** Opening Supplied records block **

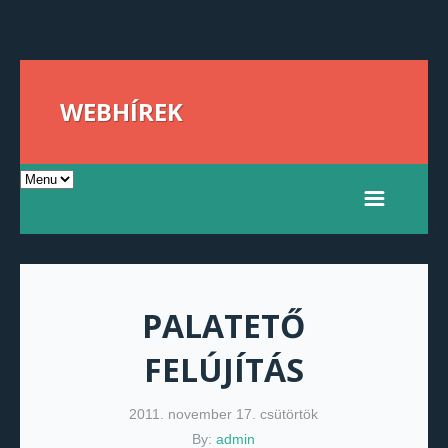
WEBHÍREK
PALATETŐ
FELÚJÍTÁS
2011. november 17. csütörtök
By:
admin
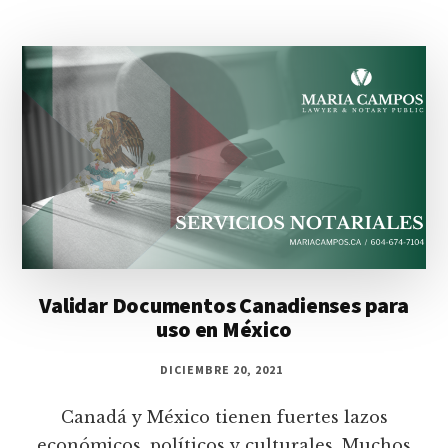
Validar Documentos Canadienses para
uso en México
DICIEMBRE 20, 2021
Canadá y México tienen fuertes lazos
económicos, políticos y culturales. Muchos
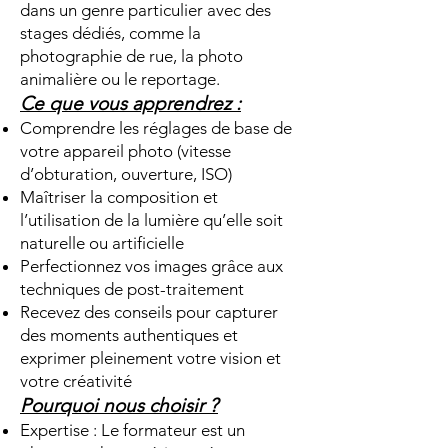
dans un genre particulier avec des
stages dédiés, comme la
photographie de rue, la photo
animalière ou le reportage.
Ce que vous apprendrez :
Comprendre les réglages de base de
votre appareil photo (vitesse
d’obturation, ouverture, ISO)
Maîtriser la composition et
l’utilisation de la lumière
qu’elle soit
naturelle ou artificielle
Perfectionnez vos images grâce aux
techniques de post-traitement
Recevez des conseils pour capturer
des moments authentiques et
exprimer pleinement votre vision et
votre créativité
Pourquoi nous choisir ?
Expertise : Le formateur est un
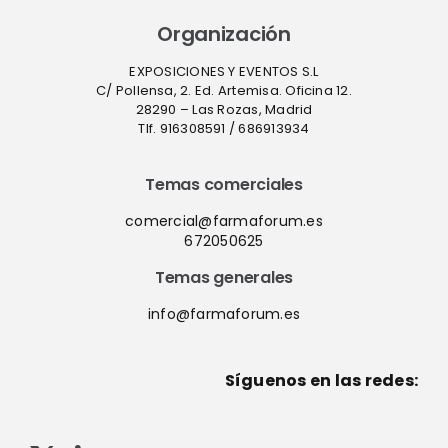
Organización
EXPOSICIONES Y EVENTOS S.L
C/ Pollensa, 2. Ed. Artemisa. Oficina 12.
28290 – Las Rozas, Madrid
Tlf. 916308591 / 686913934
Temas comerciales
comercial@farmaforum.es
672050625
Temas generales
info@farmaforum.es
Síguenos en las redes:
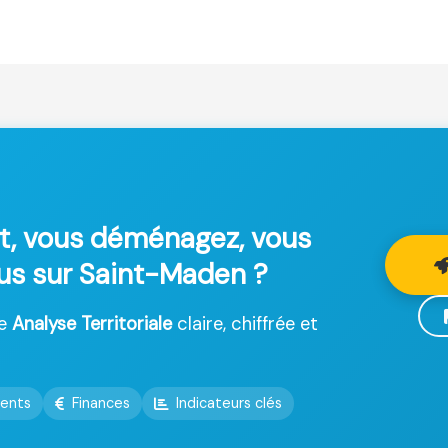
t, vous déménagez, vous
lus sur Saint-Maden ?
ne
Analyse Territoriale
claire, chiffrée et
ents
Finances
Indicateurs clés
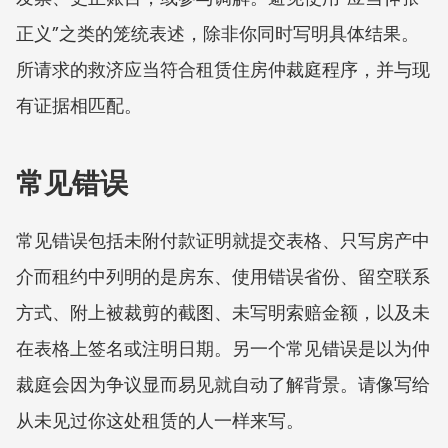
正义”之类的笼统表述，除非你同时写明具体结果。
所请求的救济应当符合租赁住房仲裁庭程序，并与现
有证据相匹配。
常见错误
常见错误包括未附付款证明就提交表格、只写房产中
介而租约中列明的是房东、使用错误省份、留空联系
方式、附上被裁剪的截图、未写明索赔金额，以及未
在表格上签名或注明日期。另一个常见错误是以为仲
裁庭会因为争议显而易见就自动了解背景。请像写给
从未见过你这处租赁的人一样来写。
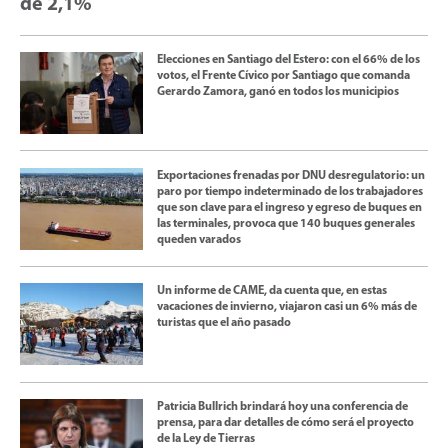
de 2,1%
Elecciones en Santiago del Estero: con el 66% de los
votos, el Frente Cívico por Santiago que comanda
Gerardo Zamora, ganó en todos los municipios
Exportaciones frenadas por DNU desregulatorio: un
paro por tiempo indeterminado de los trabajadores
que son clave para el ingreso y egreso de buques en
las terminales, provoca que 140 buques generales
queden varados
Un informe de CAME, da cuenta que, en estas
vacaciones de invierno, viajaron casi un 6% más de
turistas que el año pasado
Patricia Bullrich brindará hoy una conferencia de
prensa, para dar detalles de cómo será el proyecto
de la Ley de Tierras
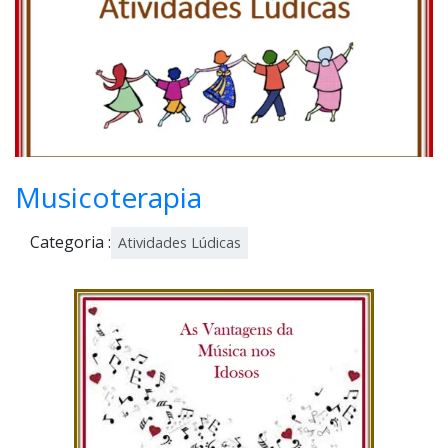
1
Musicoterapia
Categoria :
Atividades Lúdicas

** Closing Supplied records block **
** Opening Supplied records block **

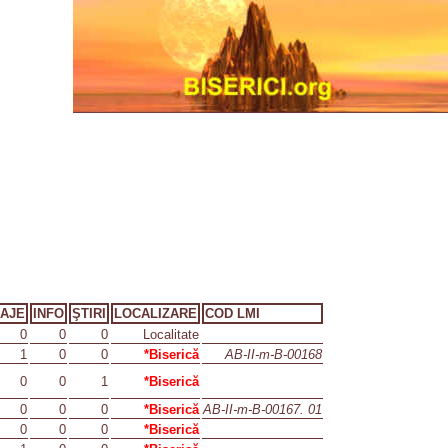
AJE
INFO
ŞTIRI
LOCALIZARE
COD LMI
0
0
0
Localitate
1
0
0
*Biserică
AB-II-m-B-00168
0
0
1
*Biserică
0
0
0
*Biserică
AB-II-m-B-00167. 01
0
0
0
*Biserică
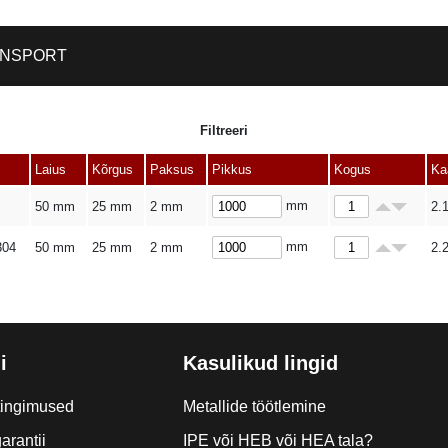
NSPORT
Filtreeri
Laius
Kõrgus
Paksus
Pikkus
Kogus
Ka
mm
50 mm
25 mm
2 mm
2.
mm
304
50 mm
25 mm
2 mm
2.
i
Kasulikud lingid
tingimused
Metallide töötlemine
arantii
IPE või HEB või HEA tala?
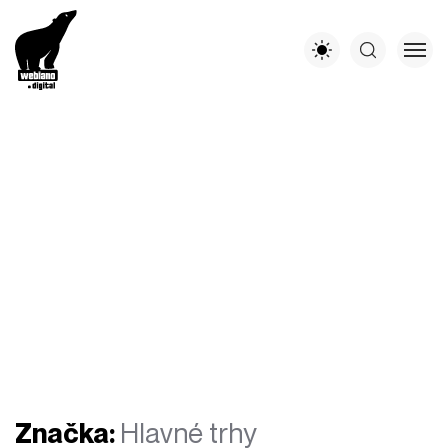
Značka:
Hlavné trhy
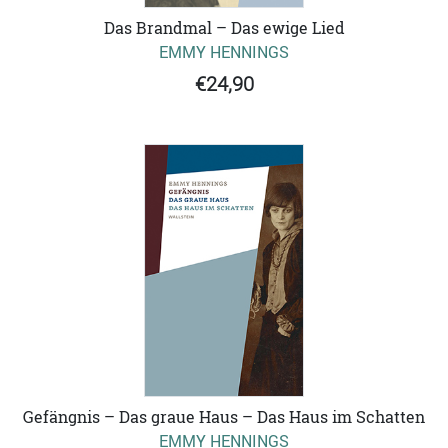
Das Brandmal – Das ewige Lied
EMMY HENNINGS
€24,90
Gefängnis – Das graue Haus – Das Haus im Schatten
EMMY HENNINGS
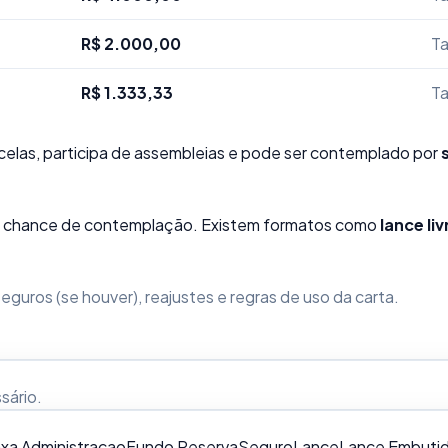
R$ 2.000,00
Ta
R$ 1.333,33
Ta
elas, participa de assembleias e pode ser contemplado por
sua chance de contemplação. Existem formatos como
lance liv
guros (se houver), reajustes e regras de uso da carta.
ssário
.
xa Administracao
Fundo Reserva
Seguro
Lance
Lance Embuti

** Closing Supplied records block **

* Work order: Please copy the lines above from the line with "sua chance de" up to and including the line with "Lance Embuti", exactly as written and with nothing else.

* Finished exercise:
sua chance de contemplação. Existem formatos como
lance liv
guros (se houver), reajustes e regras de uso da carta.
ssário
.
xa Administracao
Fundo Reserva
Seguro
Lance
Lance Embuti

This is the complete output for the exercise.